This dataset contains the infrared spectra of CTX-TNA2 rat astrocytes (healthy) and F98 rat glioma (tumour) cell lines subjected to standard proton radiotherapy and proton minibeam radiation therapy (pMBRT), measured via synchrotron radiation-based Fourier transform infrared microspectroscopy (SR-FTIRM).

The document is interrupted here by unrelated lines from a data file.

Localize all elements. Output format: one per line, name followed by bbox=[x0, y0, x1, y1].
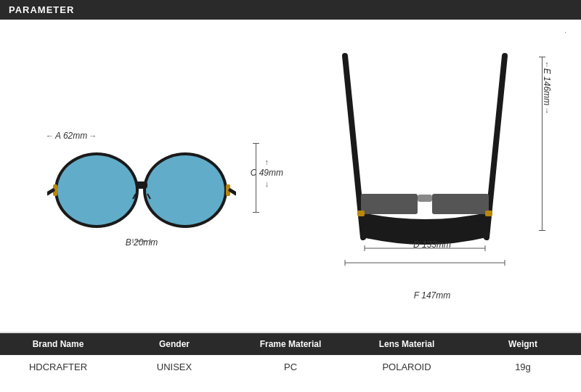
svg-rect-19 bbox=[357, 211, 365, 216]
measurement-d-label: D 133mm bbox=[413, 240, 451, 250]
svg-point-3 bbox=[146, 155, 224, 225]
measurement-b-label: B 20mm bbox=[126, 237, 158, 248]
header-lens-material: Lens Material bbox=[349, 333, 465, 355]
data-brand: HDCRAFTER bbox=[0, 356, 116, 378]
svg-line-8 bbox=[230, 190, 236, 194]
svg-rect-18 bbox=[418, 195, 432, 202]
data-weight: 19g bbox=[465, 356, 581, 378]
params-table: Brand Name Gender Frame Material Lens Ma… bbox=[0, 332, 581, 378]
svg-rect-20 bbox=[485, 211, 492, 216]
measurement-e-label: E 146mm bbox=[542, 68, 552, 105]
header-title: PARAMETER bbox=[9, 4, 74, 15]
data-frame-material: PC bbox=[232, 356, 349, 378]
svg-line-14 bbox=[345, 56, 363, 237]
glasses-top-view: D 133mm F 147mm ↑ E 146mm ↓ bbox=[316, 45, 548, 306]
right-panel: · bbox=[283, 20, 581, 332]
dot-marker: · bbox=[564, 28, 566, 36]
header-brand: Brand Name bbox=[0, 333, 116, 355]
svg-rect-16 bbox=[361, 194, 418, 214]
left-panel: ← A 62mm → bbox=[0, 20, 283, 332]
svg-rect-4 bbox=[136, 181, 147, 189]
table-header-row: Brand Name Gender Frame Material Lens Ma… bbox=[0, 333, 581, 355]
data-lens-material: POLAROID bbox=[349, 356, 465, 378]
svg-rect-17 bbox=[432, 194, 489, 214]
table-data-row: HDCRAFTER UNISEX PC POLAROID 19g bbox=[0, 355, 581, 378]
header-weight: Weignt bbox=[465, 333, 581, 355]
glasses-front-view: ← A 62mm → bbox=[40, 103, 243, 248]
svg-line-15 bbox=[487, 56, 505, 237]
measurement-f-label: F 147mm bbox=[414, 290, 450, 301]
svg-point-1 bbox=[57, 155, 136, 225]
main-content: ← A 62mm → bbox=[0, 20, 581, 332]
data-gender: UNISEX bbox=[116, 356, 232, 378]
svg-line-7 bbox=[47, 190, 53, 194]
header-gender: Gender bbox=[116, 333, 232, 355]
header-frame-material: Frame Material bbox=[232, 333, 349, 355]
page-header: PARAMETER bbox=[0, 0, 581, 20]
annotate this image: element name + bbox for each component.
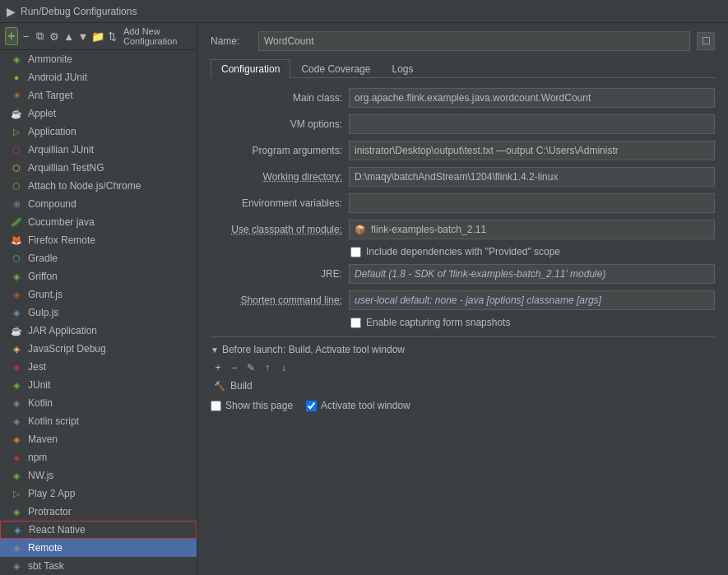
item-label-nwjs: NW.js: [28, 470, 53, 481]
list-item-firefox[interactable]: 🦊Firefox Remote: [0, 231, 197, 249]
item-icon-firefox: 🦊: [10, 234, 23, 247]
enable-snapshots-checkbox[interactable]: [350, 318, 361, 328]
item-label-arquillian-testng: Arquillian TestNG: [28, 162, 104, 174]
module-select[interactable]: 📦 flink-examples-batch_2.11: [349, 220, 715, 239]
list-item-jest[interactable]: ◈Jest: [0, 358, 197, 376]
list-item-android-junit[interactable]: ●Android JUnit: [0, 68, 197, 86]
item-label-play2: Play 2 App: [28, 488, 75, 499]
config-form: Main class: VM options: Program argument…: [211, 88, 715, 328]
before-remove-button[interactable]: −: [227, 360, 242, 375]
tab-configuration[interactable]: Configuration: [211, 59, 290, 78]
activate-tool-label: Activate tool window: [321, 400, 410, 411]
jre-label: JRE:: [211, 268, 342, 280]
build-label: Build: [230, 380, 253, 392]
item-icon-kotlin-script: ◈: [10, 415, 23, 428]
name-label: Name:: [211, 35, 252, 47]
module-icon: 📦: [355, 225, 366, 235]
working-dir-row: Working directory:: [211, 167, 715, 187]
item-icon-attach-node: ⬡: [10, 179, 23, 192]
program-args-row: Program arguments:: [211, 141, 715, 160]
folder-button[interactable]: 📁: [91, 27, 104, 45]
copy-configuration-button[interactable]: ⧉: [34, 27, 46, 45]
item-label-application: Application: [28, 126, 77, 137]
item-label-griffon: Griffon: [28, 271, 58, 282]
include-deps-row: Include dependencies with "Provided" sco…: [211, 246, 715, 257]
tab-logs[interactable]: Logs: [381, 59, 424, 78]
env-vars-input[interactable]: [349, 193, 715, 213]
enable-snapshots-label: Enable capturing form snapshots: [366, 317, 510, 328]
move-down-button[interactable]: ▼: [77, 27, 89, 45]
list-item-arquillian-junit[interactable]: ⬡Arquillian JUnit: [0, 141, 197, 159]
build-icon: 🔨: [214, 381, 225, 392]
list-item-maven[interactable]: ◈Maven: [0, 430, 197, 448]
program-args-input[interactable]: [349, 141, 715, 160]
before-edit-button[interactable]: ✎: [243, 360, 258, 375]
include-deps-label: Include dependencies with "Provided" sco…: [366, 246, 560, 257]
list-item-react-native[interactable]: ◈React Native: [0, 521, 197, 539]
list-item-npm[interactable]: ◈npm: [0, 448, 197, 466]
item-icon-junit: ◈: [10, 378, 23, 392]
add-configuration-button[interactable]: +: [5, 27, 18, 45]
include-deps-checkbox[interactable]: [350, 247, 361, 257]
list-item-attach-node[interactable]: ⬡Attach to Node.js/Chrome: [0, 177, 197, 195]
list-item-play2[interactable]: ▷Play 2 App: [0, 485, 197, 503]
working-dir-input[interactable]: [349, 167, 715, 187]
list-item-sbt-task[interactable]: ◈sbt Task: [0, 557, 197, 575]
list-item-ammonite[interactable]: ◈Ammonite: [0, 50, 197, 68]
list-item-protractor[interactable]: ◈Protractor: [0, 503, 197, 521]
main-class-input[interactable]: [349, 88, 715, 108]
jre-select[interactable]: Default (1.8 - SDK of 'flink-examples-ba…: [349, 264, 715, 284]
share-button[interactable]: ☐: [697, 32, 715, 50]
item-icon-protractor: ◈: [10, 505, 23, 518]
list-item-junit[interactable]: ◈JUnit: [0, 376, 197, 394]
list-item-js-debug[interactable]: ◈JavaScript Debug: [0, 340, 197, 358]
item-label-gulp: Gulp.js: [28, 307, 58, 318]
item-icon-gulp: ◈: [10, 306, 23, 319]
activate-tool-checkbox[interactable]: [306, 401, 317, 411]
tab-coverage[interactable]: Code Coverage: [290, 59, 381, 78]
list-item-cucumber[interactable]: 🥒Cucumber java: [0, 213, 197, 231]
list-item-compound[interactable]: ⊕Compound: [0, 195, 197, 213]
item-icon-arquillian-junit: ⬡: [10, 143, 23, 156]
move-configuration-button[interactable]: ⚙: [49, 27, 61, 45]
working-dir-label: Working directory:: [211, 171, 342, 183]
before-down-button[interactable]: ↓: [276, 360, 291, 375]
config-list: ◈Ammonite●Android JUnit✳Ant Target☕Apple…: [0, 50, 197, 575]
item-label-jest: Jest: [28, 361, 46, 373]
item-label-npm: npm: [28, 452, 47, 463]
name-input[interactable]: [258, 31, 690, 51]
item-icon-android-junit: ●: [10, 71, 23, 84]
list-item-gradle[interactable]: ⬡Gradle: [0, 249, 197, 267]
item-label-jar-application: JAR Application: [28, 325, 97, 336]
item-icon-js-debug: ◈: [10, 342, 23, 355]
item-icon-remote: ◈: [10, 541, 23, 554]
item-label-sbt-task: sbt Task: [28, 560, 64, 572]
bottom-options-row: Show this page Activate tool window: [211, 393, 715, 411]
list-item-kotlin[interactable]: ◈Kotlin: [0, 394, 197, 412]
before-up-button[interactable]: ↑: [260, 360, 275, 375]
list-item-applet[interactable]: ☕Applet: [0, 104, 197, 123]
show-page-checkbox[interactable]: [211, 401, 221, 411]
list-item-ant-target[interactable]: ✳Ant Target: [0, 86, 197, 104]
list-item-gulp[interactable]: ◈Gulp.js: [0, 304, 197, 322]
list-item-griffon[interactable]: ◈Griffon: [0, 267, 197, 285]
shorten-cmdline-select[interactable]: user-local default: none - java [options…: [349, 290, 715, 310]
list-item-grunt[interactable]: ◈Grunt.js: [0, 285, 197, 304]
remove-configuration-button[interactable]: −: [20, 27, 32, 45]
move-up-button[interactable]: ▲: [63, 27, 75, 45]
jre-row: JRE: Default (1.8 - SDK of 'flink-exampl…: [211, 264, 715, 284]
list-item-remote[interactable]: ◈Remote: [0, 539, 197, 557]
classpath-label: Use classpath of module:: [211, 224, 342, 235]
name-row: Name: ☐: [211, 31, 715, 51]
list-item-arquillian-testng[interactable]: ⬡Arquillian TestNG: [0, 159, 197, 177]
vm-options-input[interactable]: [349, 114, 715, 134]
list-item-jar-application[interactable]: ☕JAR Application: [0, 322, 197, 340]
before-add-button[interactable]: +: [211, 360, 225, 375]
item-label-gradle: Gradle: [28, 253, 58, 264]
program-args-label: Program arguments:: [211, 145, 342, 156]
list-item-application[interactable]: ▷Application: [0, 123, 197, 141]
list-item-nwjs[interactable]: ◈NW.js: [0, 466, 197, 485]
list-item-kotlin-script[interactable]: ◈Kotlin script: [0, 412, 197, 430]
sort-button[interactable]: ⇅: [106, 27, 118, 45]
item-icon-npm: ◈: [10, 451, 23, 464]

1. Description of methods used for collection-generation of data: CTX-TNA2 rat astrocytes (healthy) and F98 rat glioma (tumour) cell lines, previously subjected to standard proton radiotherapy or proton minibeam radiation therapy (Centre de Protonthérapie d'Orsay, Institut Curie), were fixated on infrared transparent calcium fluoride coverglasses, suitable for infrared microspectroscopy measurements. Fixation occurred one day post-treatment, and the protocol is detailed in [Martínez-Rovira, et al. (2019). Analyst, 144, 6352]. The SR-FTIRM measurements were conducted at the MIRAS beamline of ALBA Synchrotron (Cerdanyola del Vallès, Spain). Over 100 cells were randomly selected for each sample and irradiation configuration (control, broad beam, minibeam peak, minibeam valley). Single-point maps of each cell were collected in the 3800-900 cm-1 mid-infrared spectral range, using a spectral resolution of 4 cm-1 and 128 co-added scans per spectrum. 2. Methods for processing the data: Spectral data was cut into two distinct spectral ranges: the Higher Wavenumber (HW, 3000-2800 cm-1) or Amides and Fingerprint (AFP, 1800-950 cm-1). In both spectral regions, data was processed using a Savitzky-Golay filter (2nd derivative order; 11 points window in the HW region, 17 points window in the AFP region) followed by unit vector normalization. Data processing was performed with the Quasar software (version 1.7). 3. Instrument- or software- specific information needed to interpret the data: Any software able to read csv files. 4. Instruments, calibration and standards information: Hyperion 3000 microscope, Vertex 70 Spectrometer (Bruker Optics GmbH). 5. Environmental or experimental conditions: SR-FTIRM measurements were carried out on dried cells at room temperature. Background spectra were collected every 10 cells to compensate for varying ambient conditions inside the MIRAS beamline.